# bought waterfront cabin too small for well & septic



## sportygrrrl (Aug 19, 2010)

We just purchased a waterfront cabin at auction so we couldn't inspect it. For the price, we were satisfied with whatever outcome, because it is just down the road from our 40 acre property. Now we have a place for our boat. But we still want to figure out the best option to make the most of this property. The problem is that the lot is too small to fix the well & rebuild the septic tank. We have 55 feet of frontage. Health dept says we have to pick. The well is dry so we obviously need that. The septic is old and just drains into the ground, it isn't going into the water, so that is not a problem, yet. Does anyone have any ideas on how to reduce usage of a septic system, other than giving guests a bucket? Has anyone tried compost toilets? Are there ways to use a graywater tank for washing dishes, showers, laundry, etc?


----------



## Wendy (Oct 6, 2008)

theres always porta johns/showers....


----------



## Doublegun (Jun 26, 2003)

How often will you use the property? How about putting in a large septic tank and having it pumped as needed?


----------



## fishenrg (Jan 9, 2008)

sportygrrrl said:


> We just purchased a waterfront cabin at auction so we couldn't inspect it. For the price, we were satisfied with whatever outcome, because it is just down the road from our 40 acre property. Now we have a place for our boat. But we still want to figure out the best option to make the most of this property. The problem is that the lot is too small to fix the well & rebuild the septic tank. We have 55 feet of frontage. Health dept says we have to pick. The well is dry so we obviously need that. The septic is old and just drains into the ground, it isn't going into the water, so that is not a problem, yet. Does anyone have any ideas on how to reduce usage of a septic system, other than giving guests a bucket? Has anyone tried compost toilets? Are there ways to use a graywater tank for washing dishes, showers, laundry, etc?

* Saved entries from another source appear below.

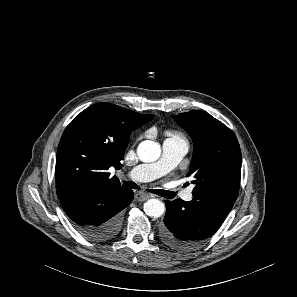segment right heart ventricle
<instances>
[{"label":"right heart ventricle","instance_id":"right-heart-ventricle-1","mask_svg":"<svg viewBox=\"0 0 297 297\" xmlns=\"http://www.w3.org/2000/svg\"><path fill=\"white\" fill-rule=\"evenodd\" d=\"M168 139H173V138H180V139H184L183 137H182V135L181 134H179V133H177V132H169L168 133Z\"/></svg>","mask_w":297,"mask_h":297}]
</instances>
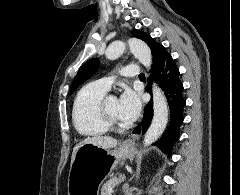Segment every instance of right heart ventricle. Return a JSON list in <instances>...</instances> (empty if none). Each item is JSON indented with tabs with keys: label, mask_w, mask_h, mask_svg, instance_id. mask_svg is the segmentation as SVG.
I'll return each instance as SVG.
<instances>
[{
	"label": "right heart ventricle",
	"mask_w": 240,
	"mask_h": 195,
	"mask_svg": "<svg viewBox=\"0 0 240 195\" xmlns=\"http://www.w3.org/2000/svg\"><path fill=\"white\" fill-rule=\"evenodd\" d=\"M108 89L103 83L92 82L84 86L75 98L72 118L75 128L84 136L99 137L108 132L100 107Z\"/></svg>",
	"instance_id": "1"
}]
</instances>
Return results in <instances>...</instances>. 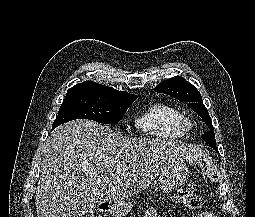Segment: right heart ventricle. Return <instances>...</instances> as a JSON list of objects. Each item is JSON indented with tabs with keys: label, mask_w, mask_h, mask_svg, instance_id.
<instances>
[{
	"label": "right heart ventricle",
	"mask_w": 255,
	"mask_h": 217,
	"mask_svg": "<svg viewBox=\"0 0 255 217\" xmlns=\"http://www.w3.org/2000/svg\"><path fill=\"white\" fill-rule=\"evenodd\" d=\"M136 127L146 135L163 139L184 136L182 114L173 106L155 103L148 107L137 119Z\"/></svg>",
	"instance_id": "right-heart-ventricle-1"
}]
</instances>
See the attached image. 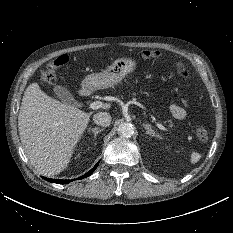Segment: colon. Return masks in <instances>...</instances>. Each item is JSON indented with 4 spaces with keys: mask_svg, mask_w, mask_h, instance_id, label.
Here are the masks:
<instances>
[{
    "mask_svg": "<svg viewBox=\"0 0 233 233\" xmlns=\"http://www.w3.org/2000/svg\"><path fill=\"white\" fill-rule=\"evenodd\" d=\"M160 55L161 53L157 50H143L141 52V57L143 59H153L159 57ZM68 62L69 57L67 55L58 56L42 70V78L47 82H52L54 79V69L66 65ZM180 75L186 79H189L191 77V72L189 68L182 67L180 68ZM196 135L201 141H206L209 137L208 131L204 127H199L196 131Z\"/></svg>",
    "mask_w": 233,
    "mask_h": 233,
    "instance_id": "5ec220e1",
    "label": "colon"
}]
</instances>
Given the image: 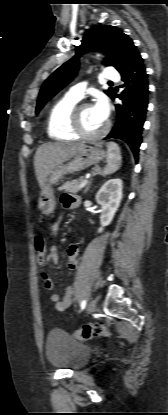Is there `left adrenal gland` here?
Wrapping results in <instances>:
<instances>
[{
  "instance_id": "obj_1",
  "label": "left adrenal gland",
  "mask_w": 168,
  "mask_h": 415,
  "mask_svg": "<svg viewBox=\"0 0 168 415\" xmlns=\"http://www.w3.org/2000/svg\"><path fill=\"white\" fill-rule=\"evenodd\" d=\"M99 174H102V170H101V168H100L99 166H96V167L94 168V171H93L92 177H94V176H96V175H99ZM91 183H92V178H91V179H90V181L88 182V184H87V186H86V188H85V190H84V193H87V192H88V190H89V188H90V186H91Z\"/></svg>"
}]
</instances>
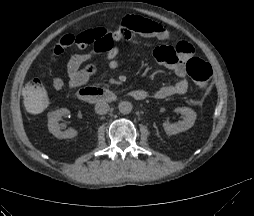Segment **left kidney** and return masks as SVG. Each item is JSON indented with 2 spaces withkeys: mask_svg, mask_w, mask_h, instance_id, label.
<instances>
[{
  "mask_svg": "<svg viewBox=\"0 0 254 216\" xmlns=\"http://www.w3.org/2000/svg\"><path fill=\"white\" fill-rule=\"evenodd\" d=\"M175 112L181 113L185 118L176 124H171L168 121L164 122L163 127L168 135H175L187 131L194 125L197 117L196 112L188 107H177Z\"/></svg>",
  "mask_w": 254,
  "mask_h": 216,
  "instance_id": "1",
  "label": "left kidney"
}]
</instances>
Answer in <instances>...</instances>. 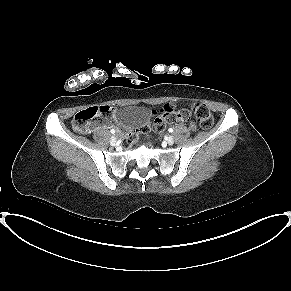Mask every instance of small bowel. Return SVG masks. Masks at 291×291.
<instances>
[{"mask_svg": "<svg viewBox=\"0 0 291 291\" xmlns=\"http://www.w3.org/2000/svg\"><path fill=\"white\" fill-rule=\"evenodd\" d=\"M153 115L156 114L155 111L152 112ZM190 113L187 110H179L176 112V115L174 116V120L176 122H187L190 120ZM189 126L192 130L196 129V124L194 122H190Z\"/></svg>", "mask_w": 291, "mask_h": 291, "instance_id": "obj_1", "label": "small bowel"}]
</instances>
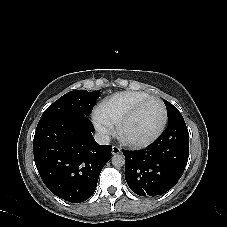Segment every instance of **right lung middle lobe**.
<instances>
[{
	"label": "right lung middle lobe",
	"mask_w": 227,
	"mask_h": 227,
	"mask_svg": "<svg viewBox=\"0 0 227 227\" xmlns=\"http://www.w3.org/2000/svg\"><path fill=\"white\" fill-rule=\"evenodd\" d=\"M101 92L74 90L66 93L42 114L41 119L82 118L91 114Z\"/></svg>",
	"instance_id": "obj_1"
}]
</instances>
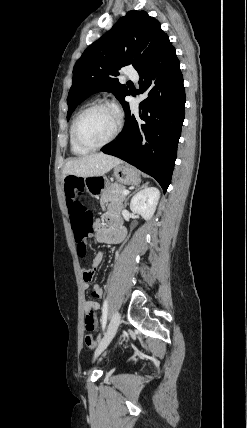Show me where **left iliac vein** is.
I'll return each mask as SVG.
<instances>
[{"label": "left iliac vein", "mask_w": 247, "mask_h": 428, "mask_svg": "<svg viewBox=\"0 0 247 428\" xmlns=\"http://www.w3.org/2000/svg\"><path fill=\"white\" fill-rule=\"evenodd\" d=\"M121 323V315L118 311H116L113 316L112 319L110 321V324L108 326V329L104 335V337L102 338V340L100 341L96 351H95V357L99 356L109 345V343L112 341L113 337L116 334V331L119 327Z\"/></svg>", "instance_id": "1"}]
</instances>
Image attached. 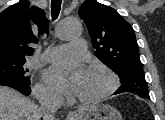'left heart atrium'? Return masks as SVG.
<instances>
[{
    "mask_svg": "<svg viewBox=\"0 0 165 120\" xmlns=\"http://www.w3.org/2000/svg\"><path fill=\"white\" fill-rule=\"evenodd\" d=\"M87 70L79 63L58 64L47 70V82L64 94L76 95Z\"/></svg>",
    "mask_w": 165,
    "mask_h": 120,
    "instance_id": "left-heart-atrium-1",
    "label": "left heart atrium"
}]
</instances>
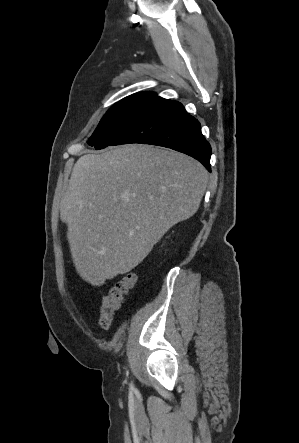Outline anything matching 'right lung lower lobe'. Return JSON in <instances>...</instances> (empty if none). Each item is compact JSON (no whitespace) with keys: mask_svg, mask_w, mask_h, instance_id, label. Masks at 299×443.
<instances>
[{"mask_svg":"<svg viewBox=\"0 0 299 443\" xmlns=\"http://www.w3.org/2000/svg\"><path fill=\"white\" fill-rule=\"evenodd\" d=\"M130 143L171 148L194 157L211 171V146L200 123L177 101L158 97L110 145Z\"/></svg>","mask_w":299,"mask_h":443,"instance_id":"1","label":"right lung lower lobe"}]
</instances>
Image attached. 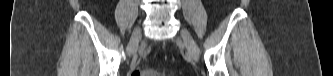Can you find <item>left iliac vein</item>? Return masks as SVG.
<instances>
[{
    "mask_svg": "<svg viewBox=\"0 0 333 76\" xmlns=\"http://www.w3.org/2000/svg\"><path fill=\"white\" fill-rule=\"evenodd\" d=\"M180 36H181L182 40L184 41V44L186 46L188 53L193 57L194 60H198L199 49H198L196 42L192 38L190 32L186 29H182L180 32Z\"/></svg>",
    "mask_w": 333,
    "mask_h": 76,
    "instance_id": "left-iliac-vein-1",
    "label": "left iliac vein"
}]
</instances>
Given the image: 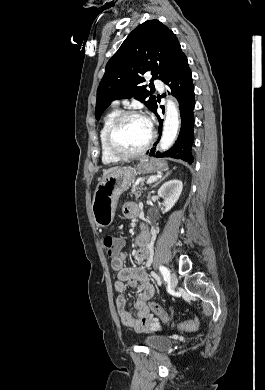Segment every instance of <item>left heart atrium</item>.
Segmentation results:
<instances>
[{
  "label": "left heart atrium",
  "instance_id": "39dd6f15",
  "mask_svg": "<svg viewBox=\"0 0 265 390\" xmlns=\"http://www.w3.org/2000/svg\"><path fill=\"white\" fill-rule=\"evenodd\" d=\"M147 125L149 126V123L146 121Z\"/></svg>",
  "mask_w": 265,
  "mask_h": 390
}]
</instances>
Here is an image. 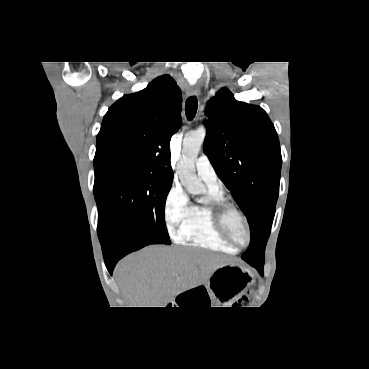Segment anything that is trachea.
Segmentation results:
<instances>
[{"mask_svg": "<svg viewBox=\"0 0 369 369\" xmlns=\"http://www.w3.org/2000/svg\"><path fill=\"white\" fill-rule=\"evenodd\" d=\"M198 101L195 96H191L186 100L185 111L188 119H193L197 111Z\"/></svg>", "mask_w": 369, "mask_h": 369, "instance_id": "3493384b", "label": "trachea"}]
</instances>
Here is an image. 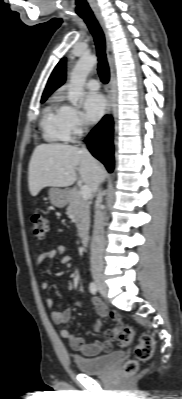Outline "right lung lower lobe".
Instances as JSON below:
<instances>
[{
    "mask_svg": "<svg viewBox=\"0 0 182 399\" xmlns=\"http://www.w3.org/2000/svg\"><path fill=\"white\" fill-rule=\"evenodd\" d=\"M90 152L100 160L111 173L114 168L113 158V120L105 116L86 138Z\"/></svg>",
    "mask_w": 182,
    "mask_h": 399,
    "instance_id": "1",
    "label": "right lung lower lobe"
}]
</instances>
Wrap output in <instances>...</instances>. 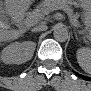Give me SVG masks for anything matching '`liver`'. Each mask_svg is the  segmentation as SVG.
<instances>
[{
  "label": "liver",
  "instance_id": "6515ba94",
  "mask_svg": "<svg viewBox=\"0 0 91 91\" xmlns=\"http://www.w3.org/2000/svg\"><path fill=\"white\" fill-rule=\"evenodd\" d=\"M35 23H36V19H34V21H30V25L35 24ZM25 31L26 29L3 31L1 32V39L2 40H14V39L19 38Z\"/></svg>",
  "mask_w": 91,
  "mask_h": 91
}]
</instances>
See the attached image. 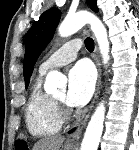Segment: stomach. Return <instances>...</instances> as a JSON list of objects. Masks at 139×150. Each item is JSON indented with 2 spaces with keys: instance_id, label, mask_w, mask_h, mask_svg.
<instances>
[{
  "instance_id": "obj_1",
  "label": "stomach",
  "mask_w": 139,
  "mask_h": 150,
  "mask_svg": "<svg viewBox=\"0 0 139 150\" xmlns=\"http://www.w3.org/2000/svg\"><path fill=\"white\" fill-rule=\"evenodd\" d=\"M64 150H73L71 146L65 145Z\"/></svg>"
}]
</instances>
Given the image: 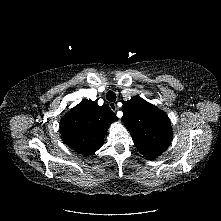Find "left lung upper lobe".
I'll return each mask as SVG.
<instances>
[{
  "label": "left lung upper lobe",
  "mask_w": 221,
  "mask_h": 221,
  "mask_svg": "<svg viewBox=\"0 0 221 221\" xmlns=\"http://www.w3.org/2000/svg\"><path fill=\"white\" fill-rule=\"evenodd\" d=\"M122 109V122L141 154L154 159L167 149L172 129L165 112L138 96L126 101Z\"/></svg>",
  "instance_id": "5c2ea615"
}]
</instances>
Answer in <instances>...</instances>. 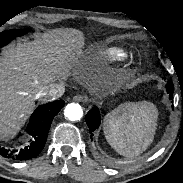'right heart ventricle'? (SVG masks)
<instances>
[{"label": "right heart ventricle", "instance_id": "e07e8e85", "mask_svg": "<svg viewBox=\"0 0 183 183\" xmlns=\"http://www.w3.org/2000/svg\"><path fill=\"white\" fill-rule=\"evenodd\" d=\"M118 56H119V57H122V56H123V54H118Z\"/></svg>", "mask_w": 183, "mask_h": 183}]
</instances>
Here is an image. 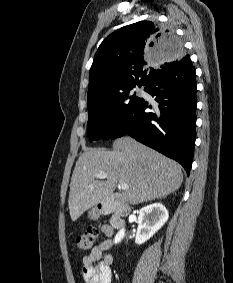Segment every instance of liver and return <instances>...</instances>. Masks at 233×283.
I'll return each instance as SVG.
<instances>
[{
	"label": "liver",
	"mask_w": 233,
	"mask_h": 283,
	"mask_svg": "<svg viewBox=\"0 0 233 283\" xmlns=\"http://www.w3.org/2000/svg\"><path fill=\"white\" fill-rule=\"evenodd\" d=\"M98 173L107 176L95 180ZM118 182L128 184L123 197L136 205L178 190L183 173L177 162L130 137L117 139L111 151L87 149L78 158L71 178L68 206L72 221L109 199Z\"/></svg>",
	"instance_id": "liver-1"
}]
</instances>
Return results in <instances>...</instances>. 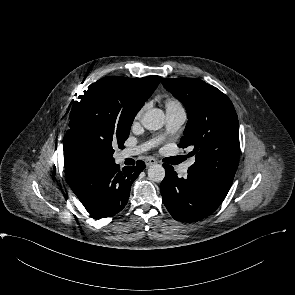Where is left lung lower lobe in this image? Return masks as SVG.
<instances>
[{"label": "left lung lower lobe", "instance_id": "obj_1", "mask_svg": "<svg viewBox=\"0 0 295 295\" xmlns=\"http://www.w3.org/2000/svg\"><path fill=\"white\" fill-rule=\"evenodd\" d=\"M166 175L160 185L162 201L172 217L196 222L212 214L225 199L202 180L188 174L178 178L174 168L163 164Z\"/></svg>", "mask_w": 295, "mask_h": 295}]
</instances>
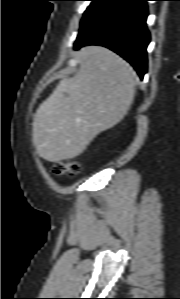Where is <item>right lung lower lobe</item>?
Segmentation results:
<instances>
[{
	"label": "right lung lower lobe",
	"instance_id": "obj_1",
	"mask_svg": "<svg viewBox=\"0 0 180 299\" xmlns=\"http://www.w3.org/2000/svg\"><path fill=\"white\" fill-rule=\"evenodd\" d=\"M148 0H107L81 22L75 49L86 45L105 46L125 60L142 79L147 71L146 26Z\"/></svg>",
	"mask_w": 180,
	"mask_h": 299
}]
</instances>
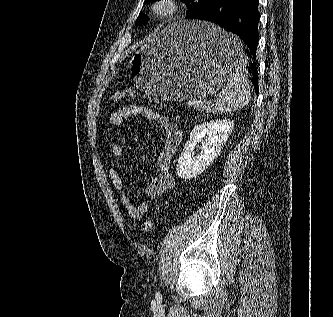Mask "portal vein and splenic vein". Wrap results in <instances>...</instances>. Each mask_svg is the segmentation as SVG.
Segmentation results:
<instances>
[{"instance_id": "18ae733b", "label": "portal vein and splenic vein", "mask_w": 333, "mask_h": 317, "mask_svg": "<svg viewBox=\"0 0 333 317\" xmlns=\"http://www.w3.org/2000/svg\"><path fill=\"white\" fill-rule=\"evenodd\" d=\"M200 102L197 100H192L188 102V106H192V105H198ZM207 104H211V102H207Z\"/></svg>"}]
</instances>
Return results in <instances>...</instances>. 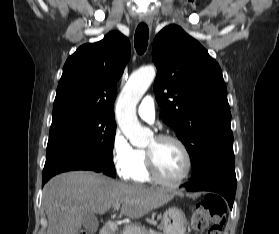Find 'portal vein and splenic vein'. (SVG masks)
Instances as JSON below:
<instances>
[{
	"label": "portal vein and splenic vein",
	"mask_w": 279,
	"mask_h": 234,
	"mask_svg": "<svg viewBox=\"0 0 279 234\" xmlns=\"http://www.w3.org/2000/svg\"><path fill=\"white\" fill-rule=\"evenodd\" d=\"M113 208L114 210H118L120 208V203L114 204Z\"/></svg>",
	"instance_id": "obj_1"
}]
</instances>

Composting toilets work well and could be a good part of the solution for you. Sun-Mar composters actually eliminate the moisture from the waste...and since it starts off as 95% moisture, that's a lot kept out of your septic.

http://www.sun-mar.com/

There are ways to use graywater, yes, but most common uses utilize graywater (from sinks, showers, etc). for flushing toilets. With a composting toilet you wouldn't have that need. Though if you are careful which products you use (soaps, etc), there is a potential for using graywater as irrigation water.

High efficiency showerheads, clothes washers and dishwashers are a good step too.


----------



## tdejong302 (Nov 28, 2004)

Pm me.


----------



## onenationhere (Dec 18, 2008)

http://www.ecojohn.com/ecojohn_sr.html


----------



## roger23 (Jan 14, 2001)

we had a similar problem when I wanted to rebuild our old cottage,,we had to put in a mound system to satisfy the septic problem,,


----------



## mi duckdown (Jul 1, 2006)

What do you mean? the well is dry? No water?
The health department in your area is not GOD.
You are grandfathered at some point.
Gotta do your Homework


----------



## tdejong302 (Nov 28, 2004)

pretty much what I was thinking.


----------



## JBIV (Jan 29, 2004)

sportygrrrl said:


> The problem is that the lot is too small to fix the well & rebuild the septic tank. We have 55 feet of frontage. Health dept says we have to pick.






This doesn&#8217;t sound right. They will permit you a new water supply, but not a way to get rid of the water?? What did they say was keeping you from being able to install both? Not enough distance between the well and septic? High water table?


----------